▶ **Task item**:
Print only the lines below from the one with "toebox, cette partie" to the one with "عاجل ... حقيقة", both included, exactly as they stand. Leave pictures out.

Saved entries:
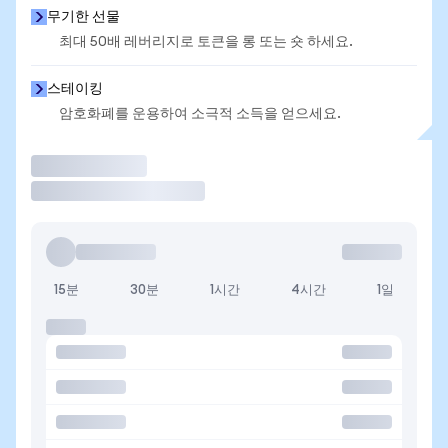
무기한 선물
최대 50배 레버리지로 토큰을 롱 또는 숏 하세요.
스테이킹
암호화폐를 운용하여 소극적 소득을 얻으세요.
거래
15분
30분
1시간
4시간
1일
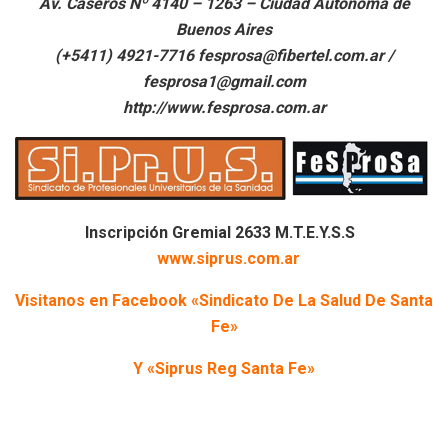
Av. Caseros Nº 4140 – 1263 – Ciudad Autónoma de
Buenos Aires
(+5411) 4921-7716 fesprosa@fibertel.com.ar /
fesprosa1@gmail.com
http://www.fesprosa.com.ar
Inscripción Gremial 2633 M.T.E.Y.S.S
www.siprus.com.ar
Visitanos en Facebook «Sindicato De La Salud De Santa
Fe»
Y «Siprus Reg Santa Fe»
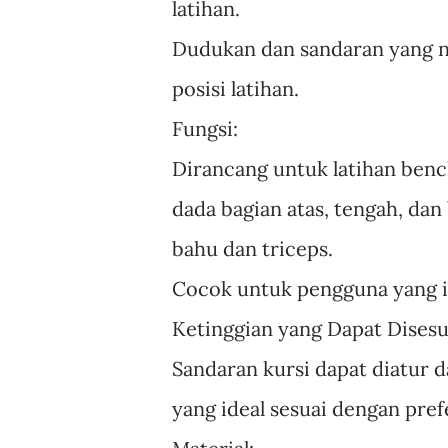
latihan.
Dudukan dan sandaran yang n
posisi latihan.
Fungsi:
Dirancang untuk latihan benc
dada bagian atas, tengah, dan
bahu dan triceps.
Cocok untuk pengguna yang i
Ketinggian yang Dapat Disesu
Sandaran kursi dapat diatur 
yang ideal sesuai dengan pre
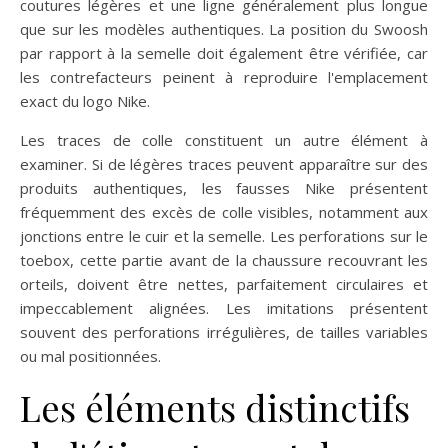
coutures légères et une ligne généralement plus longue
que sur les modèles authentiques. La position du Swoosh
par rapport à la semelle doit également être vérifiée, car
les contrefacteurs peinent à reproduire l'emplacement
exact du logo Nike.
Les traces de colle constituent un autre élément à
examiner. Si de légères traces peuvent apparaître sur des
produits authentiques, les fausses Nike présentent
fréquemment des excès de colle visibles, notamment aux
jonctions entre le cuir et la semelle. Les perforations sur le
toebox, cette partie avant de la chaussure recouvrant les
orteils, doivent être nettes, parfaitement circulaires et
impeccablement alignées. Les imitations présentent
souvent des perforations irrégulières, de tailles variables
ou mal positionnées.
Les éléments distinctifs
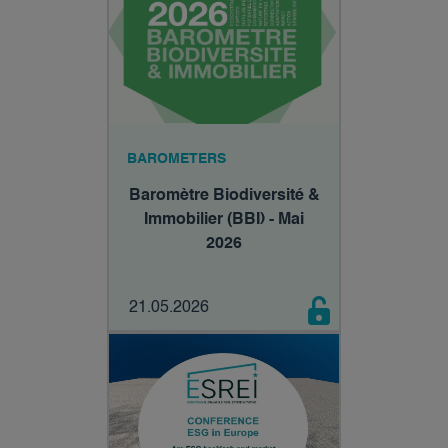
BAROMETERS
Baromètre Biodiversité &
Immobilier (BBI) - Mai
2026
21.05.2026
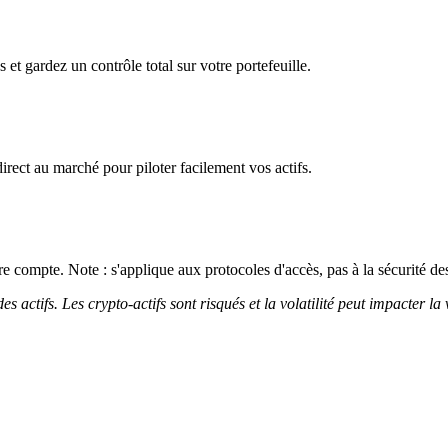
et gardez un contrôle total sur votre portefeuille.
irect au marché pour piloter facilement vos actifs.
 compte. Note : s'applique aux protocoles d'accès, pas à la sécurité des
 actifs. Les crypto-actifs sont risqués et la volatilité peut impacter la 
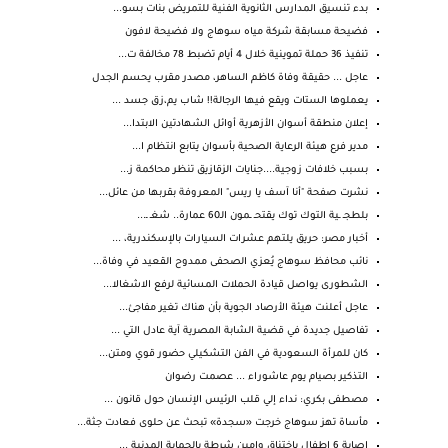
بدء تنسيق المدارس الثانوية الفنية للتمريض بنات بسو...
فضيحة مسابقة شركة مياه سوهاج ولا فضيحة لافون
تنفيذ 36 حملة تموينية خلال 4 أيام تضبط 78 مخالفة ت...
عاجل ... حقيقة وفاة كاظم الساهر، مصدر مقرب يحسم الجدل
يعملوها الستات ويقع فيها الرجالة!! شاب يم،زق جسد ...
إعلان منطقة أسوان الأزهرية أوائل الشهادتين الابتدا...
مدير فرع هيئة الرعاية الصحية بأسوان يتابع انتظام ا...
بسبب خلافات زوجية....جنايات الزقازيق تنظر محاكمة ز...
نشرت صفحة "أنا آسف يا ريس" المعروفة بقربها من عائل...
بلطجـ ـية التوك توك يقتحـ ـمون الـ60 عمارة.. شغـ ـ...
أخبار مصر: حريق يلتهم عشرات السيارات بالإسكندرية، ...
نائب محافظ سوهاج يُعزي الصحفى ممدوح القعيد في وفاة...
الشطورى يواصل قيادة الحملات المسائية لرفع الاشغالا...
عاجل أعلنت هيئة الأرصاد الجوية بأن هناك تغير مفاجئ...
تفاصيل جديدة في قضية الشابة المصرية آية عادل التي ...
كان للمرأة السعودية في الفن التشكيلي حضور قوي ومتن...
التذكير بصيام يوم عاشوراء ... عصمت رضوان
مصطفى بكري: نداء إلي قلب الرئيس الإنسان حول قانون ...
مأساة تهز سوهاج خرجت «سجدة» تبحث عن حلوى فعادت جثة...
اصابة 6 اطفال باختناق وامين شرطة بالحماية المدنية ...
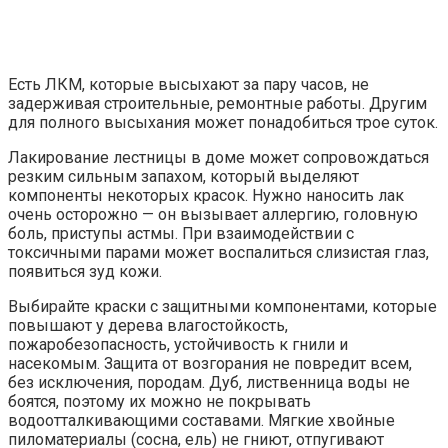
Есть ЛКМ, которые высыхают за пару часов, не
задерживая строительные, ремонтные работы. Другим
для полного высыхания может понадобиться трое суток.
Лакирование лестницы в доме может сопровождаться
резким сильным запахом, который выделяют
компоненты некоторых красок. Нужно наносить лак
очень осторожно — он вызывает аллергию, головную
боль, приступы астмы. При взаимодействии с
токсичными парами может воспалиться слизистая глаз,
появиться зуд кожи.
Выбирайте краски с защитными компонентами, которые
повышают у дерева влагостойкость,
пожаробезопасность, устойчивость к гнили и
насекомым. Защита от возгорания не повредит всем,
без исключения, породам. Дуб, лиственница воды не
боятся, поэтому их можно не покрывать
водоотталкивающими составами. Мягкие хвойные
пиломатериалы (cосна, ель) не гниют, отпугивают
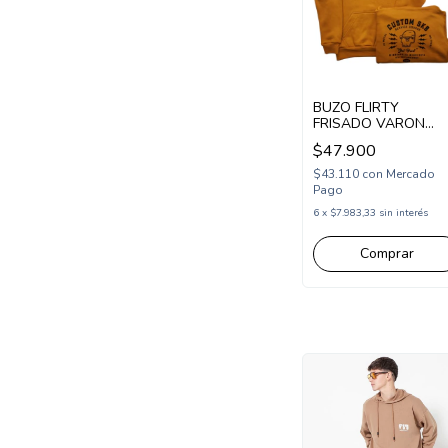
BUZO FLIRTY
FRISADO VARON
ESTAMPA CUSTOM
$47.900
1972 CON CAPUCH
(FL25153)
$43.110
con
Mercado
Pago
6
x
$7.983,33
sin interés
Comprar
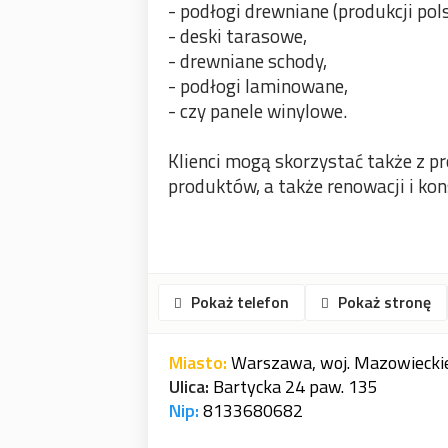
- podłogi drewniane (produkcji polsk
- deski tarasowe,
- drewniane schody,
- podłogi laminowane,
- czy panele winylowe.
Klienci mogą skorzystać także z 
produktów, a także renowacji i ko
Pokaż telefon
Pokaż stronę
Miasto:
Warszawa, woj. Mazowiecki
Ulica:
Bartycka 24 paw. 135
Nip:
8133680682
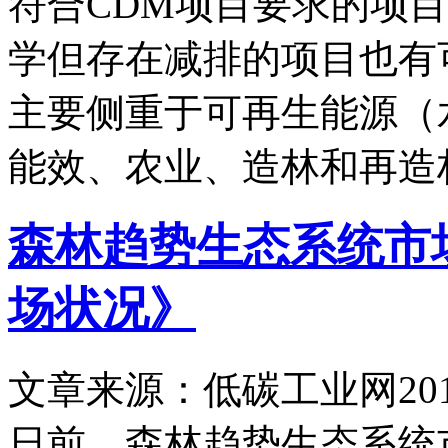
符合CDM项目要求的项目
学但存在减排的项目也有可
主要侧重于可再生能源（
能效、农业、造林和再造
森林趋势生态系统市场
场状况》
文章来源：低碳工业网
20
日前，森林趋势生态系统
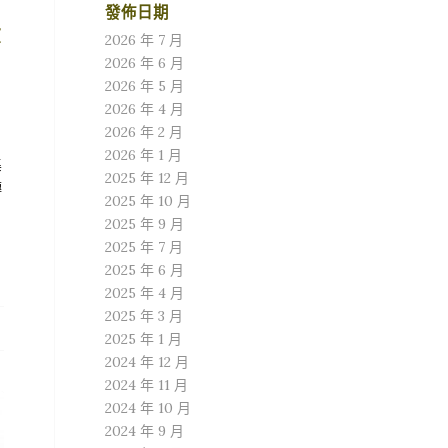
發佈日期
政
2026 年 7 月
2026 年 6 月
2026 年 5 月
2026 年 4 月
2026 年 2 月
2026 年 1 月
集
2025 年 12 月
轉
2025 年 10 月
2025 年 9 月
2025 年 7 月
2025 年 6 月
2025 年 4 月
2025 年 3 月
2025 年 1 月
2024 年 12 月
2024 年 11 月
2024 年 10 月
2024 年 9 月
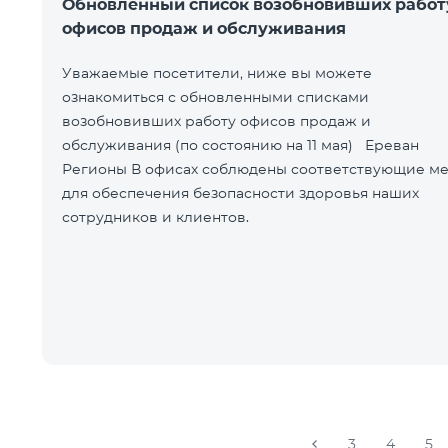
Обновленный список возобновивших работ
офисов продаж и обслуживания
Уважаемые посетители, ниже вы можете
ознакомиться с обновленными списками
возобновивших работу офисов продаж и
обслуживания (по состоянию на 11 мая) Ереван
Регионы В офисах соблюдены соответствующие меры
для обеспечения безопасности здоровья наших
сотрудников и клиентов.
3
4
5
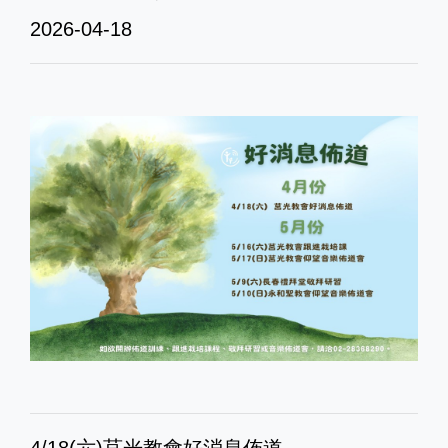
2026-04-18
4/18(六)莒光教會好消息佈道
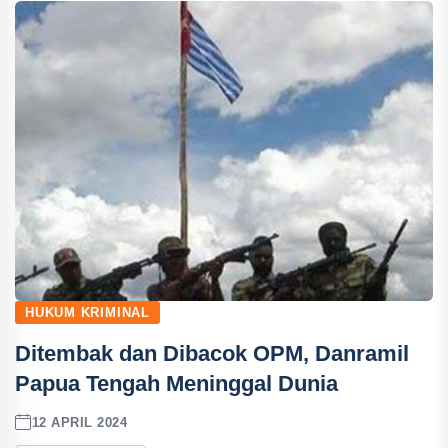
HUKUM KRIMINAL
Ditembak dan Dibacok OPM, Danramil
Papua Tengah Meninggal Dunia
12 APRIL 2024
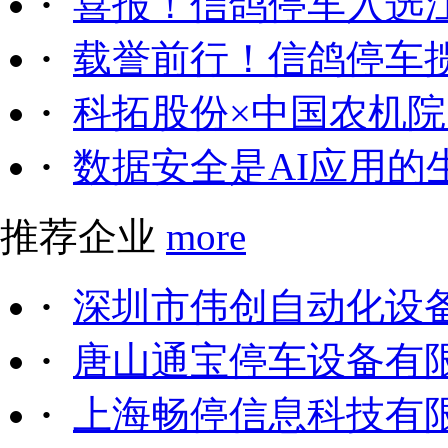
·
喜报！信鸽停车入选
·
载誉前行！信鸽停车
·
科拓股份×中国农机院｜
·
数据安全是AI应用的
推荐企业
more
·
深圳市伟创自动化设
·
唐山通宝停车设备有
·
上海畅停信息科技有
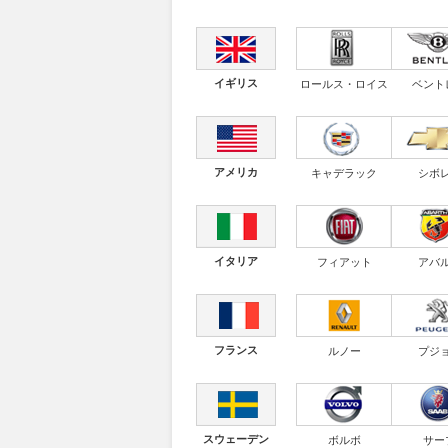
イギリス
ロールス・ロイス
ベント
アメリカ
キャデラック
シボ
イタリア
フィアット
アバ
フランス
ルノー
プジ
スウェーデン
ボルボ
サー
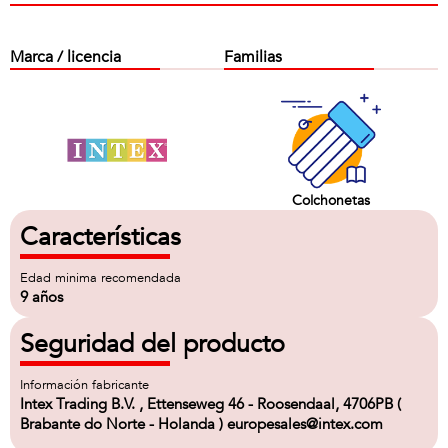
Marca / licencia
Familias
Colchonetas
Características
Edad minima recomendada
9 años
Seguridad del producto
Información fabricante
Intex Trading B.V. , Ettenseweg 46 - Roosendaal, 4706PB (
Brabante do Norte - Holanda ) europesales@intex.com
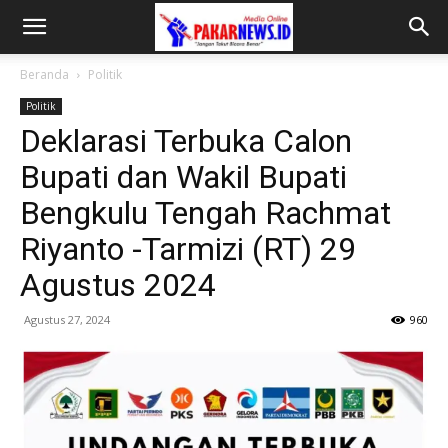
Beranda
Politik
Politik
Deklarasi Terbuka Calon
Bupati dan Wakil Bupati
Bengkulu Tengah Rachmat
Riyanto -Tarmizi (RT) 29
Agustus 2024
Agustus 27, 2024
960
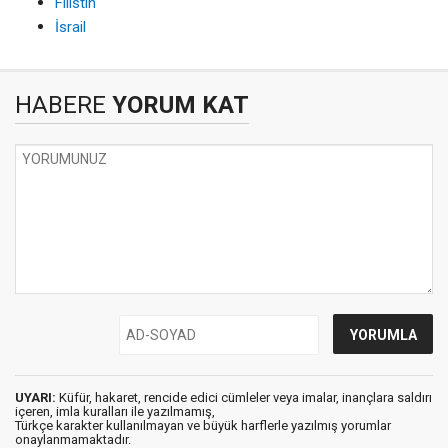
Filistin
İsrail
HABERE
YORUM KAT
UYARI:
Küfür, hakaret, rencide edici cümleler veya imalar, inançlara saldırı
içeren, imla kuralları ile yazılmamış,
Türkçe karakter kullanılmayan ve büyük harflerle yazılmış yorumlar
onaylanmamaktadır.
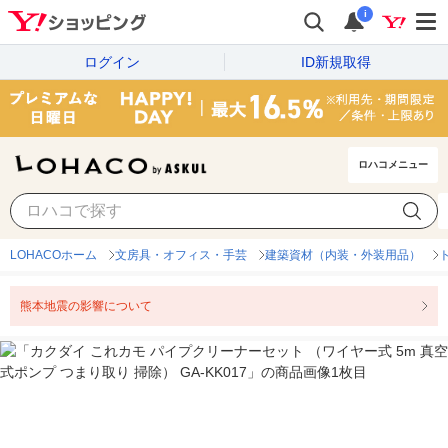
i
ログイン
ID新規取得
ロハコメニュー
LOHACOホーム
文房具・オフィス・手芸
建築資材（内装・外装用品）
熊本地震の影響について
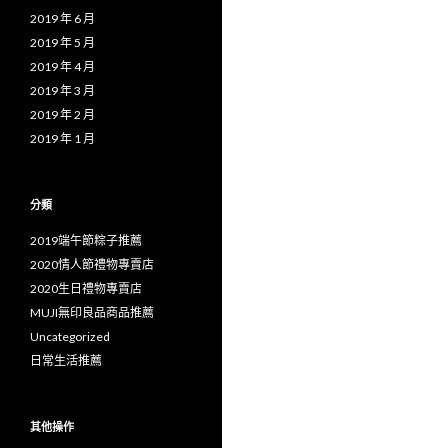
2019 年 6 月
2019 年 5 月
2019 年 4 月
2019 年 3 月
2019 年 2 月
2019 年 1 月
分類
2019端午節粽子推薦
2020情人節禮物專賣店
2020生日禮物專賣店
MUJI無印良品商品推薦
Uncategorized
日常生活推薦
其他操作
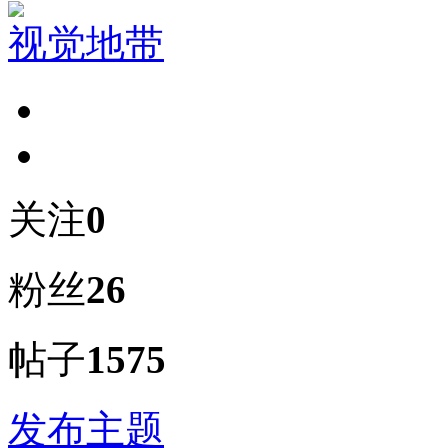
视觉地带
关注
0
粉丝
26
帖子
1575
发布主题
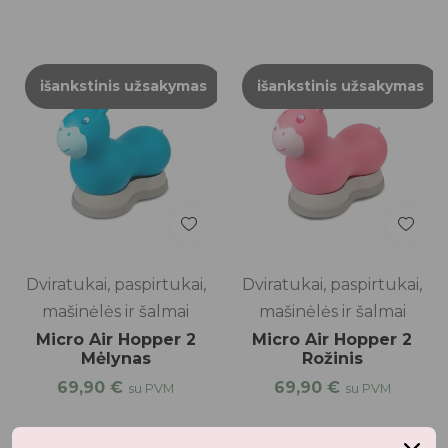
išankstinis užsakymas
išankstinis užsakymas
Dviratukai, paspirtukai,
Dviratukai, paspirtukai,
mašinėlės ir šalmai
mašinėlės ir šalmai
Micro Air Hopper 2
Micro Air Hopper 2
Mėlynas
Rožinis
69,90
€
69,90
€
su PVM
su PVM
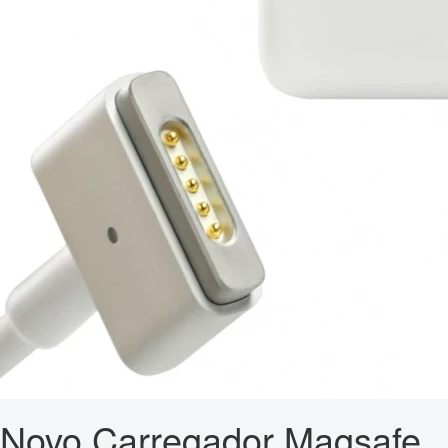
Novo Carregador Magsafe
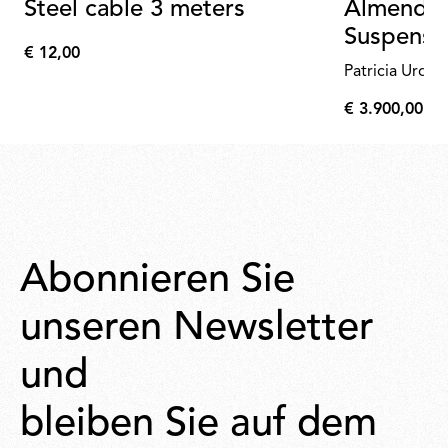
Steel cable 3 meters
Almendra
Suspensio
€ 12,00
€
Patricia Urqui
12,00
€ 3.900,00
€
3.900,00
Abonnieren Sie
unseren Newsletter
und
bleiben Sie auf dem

▶ **Answer for this exercise**:
toebox, cette partie avant de la chaussure recouvrant les
orteils, doivent être nettes, parfaitement circulaires et
impeccablement alignées. Les imitations présentent
souvent des perforations irrégulières, de tailles variables
ou mal positionnées.
Les éléments distinctifs
BAROMETERS
Baromètre Biodiversité &
Immobilier (BBI) - Mai
2026
21.05.2026
et gardez un contrôle total sur votre portefeuille.
irect au marché pour piloter facilement vos actifs.
 compte. Note : s'applique aux protocoles d'accès, pas à la sécurité des
 actifs. Les crypto-actifs sont risqués et la volatilité peut impacter la 
بدء تنسيق المدارس الثانوية الفنية للتمريض بنات بسو...
فضيحة مسابقة شركة مياه سوهاج ولا فضيحة لافون
تنفيذ 36 حملة تموينية خلال 4 أيام تضبط 78 مخالفة ت...
عاجل ... حقيقة وفاة كاظم الساهر، مصدر مقرب يحسم الجدل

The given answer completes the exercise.